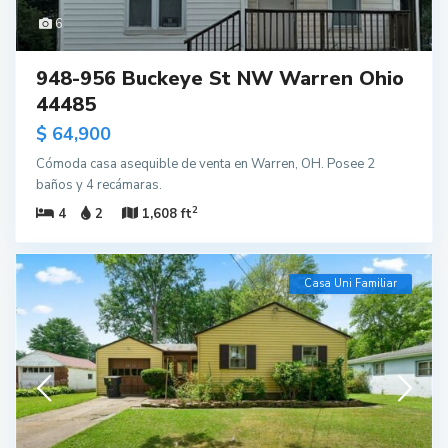
6
948-956 Buckeye St NW Warren Ohio
44485
$ 64,900
Cómoda casa asequible de venta en Warren, OH. Posee 2
baños y 4 recámaras.
2
4
2
1,608 ft
Casa Uni Familiar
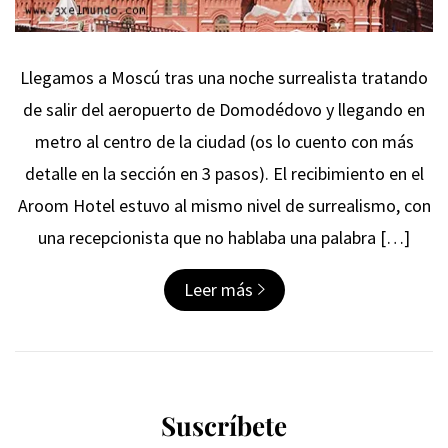
Llegamos a Moscú tras una noche surrealista tratando
de salir del aeropuerto de Domodédovo y llegando en
metro al centro de la ciudad (os lo cuento con más
detalle en la sección en 3 pasos). El recibimiento en el
Aroom Hotel estuvo al mismo nivel de surrealismo, con
una recepcionista que no hablaba una palabra […]
Leer más
Suscríbete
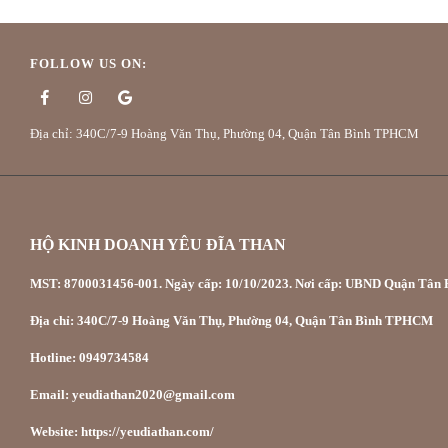
FOLLOW US ON:
Địa chỉ: 340C/7-9 Hoàng Văn Thụ, Phường 04, Quận Tân Bình TPHCM
HỘ KINH DOANH YÊU ĐĨA THAN
MST: 8700031456-001. Ngày cấp: 10/10/2023. Nơi cấp: UBND Quận Tân P
Địa chỉ: 340C/7-9 Hoàng Văn Thụ, Phường 04, Quận Tân Bình TPHCM
Hotline: 0949734584
Email: yeudiathan2020@gmail.com
Website: https://yeudiathan.com/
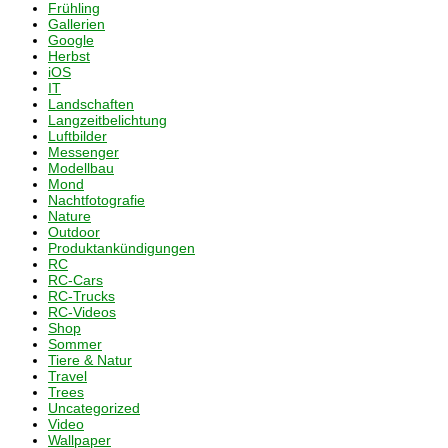
Frühling
Gallerien
Google
Herbst
iOS
IT
Landschaften
Langzeitbelichtung
Luftbilder
Messenger
Modellbau
Mond
Nachtfotografie
Nature
Outdoor
Produktankündigungen
RC
RC-Cars
RC-Trucks
RC-Videos
Shop
Sommer
Tiere & Natur
Travel
Trees
Uncategorized
Video
Wallpaper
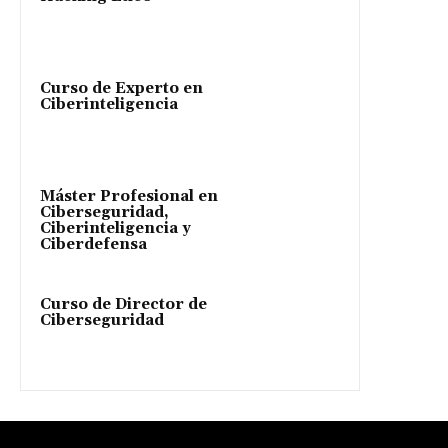
Curso de Experto en
Ciberinteligencia
Máster Profesional en
Ciberseguridad,
Ciberinteligencia y
Ciberdefensa
Curso de Director de
Ciberseguridad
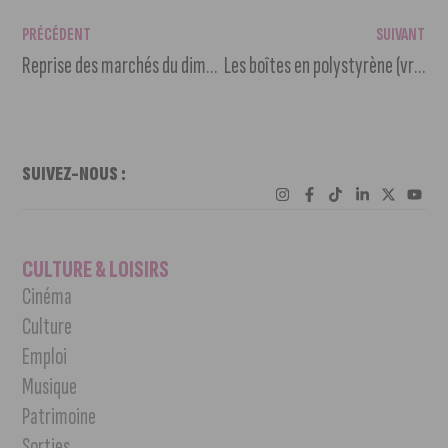
PRÉCÉDENT
SUIVANT
Reprise des marchés du dimanche à Dijon
Les boîtes en polystyrène (vraiment) interdites
SUIVEZ-NOUS :
CULTURE & LOISIRS
Cinéma
Culture
Emploi
Musique
Patrimoine
Sorties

**TASK TO CARRY OUT**
Set the listing down again exactly, skipping each picture.

**SOLUTION FOR THIS EXERCISE**
6
948-956 Buckeye St NW Warren Ohio
44485
$ 64,900
Cómoda casa asequible de venta en Warren, OH. Posee 2
baños y 4 recámaras.
2
4
2
1,608 ft
Casa Uni Familiar
Llegamos a Moscú tras una noche surrealista tratando
de salir del aeropuerto de Domodédovo y llegando en
metro al centro de la ciudad (os lo cuento con más
detalle en la sección en 3 pasos). El recibimiento en el
Aroom Hotel estuvo al mismo nivel de surrealismo, con
una recepcionista que no hablaba una palabra […]
Leer más
Suscríbete
FOLLOW US ON:
Địa chỉ: 340C/7-9 Hoàng Văn Thụ, Phường 04, Quận Tân Bình TPHCM
HỘ KINH DOANH YÊU ĐĨA THAN
MST: 8700031456-001. Ngày cấp: 10/10/2023. Nơi cấp: UBND Quận Tân P
Địa chỉ: 340C/7-9 Hoàng Văn Thụ, Phường 04, Quận Tân Bình TPHCM
Hotline: 0949734584
Email: yeudiathan2020@gmail.com
Website: https://yeudiathan.com/
Frühling
Gallerien
Google
Herbst
iOS
IT
Landschaften
Langzeitbelichtung
Luftbilder
Messenger
Modellbau
Mond
Nachtfotografie
Nature
Outdoor
Produktankündigungen
RC
RC-Cars
RC-Trucks
RC-Videos
Shop
Sommer
Tiere & Natur
Travel
Trees
Uncategorized
Video
Wallpaper
Curso de Experto en
Ciberinteligencia
Máster Profesional en
Ciberseguridad,
Ciberinteligencia y
Ciberdefensa
Curso de Director de
Ciberseguridad
PRÉCÉDENT
SUIVANT
Reprise des marchés du dimanche à Dijon
Les boîtes en polystyrène (vraiment) interdites
SUIVEZ-NOUS :
CULTURE & LOISIRS
Cinéma
Culture
Emploi
Musique
Patrimoine
Sorties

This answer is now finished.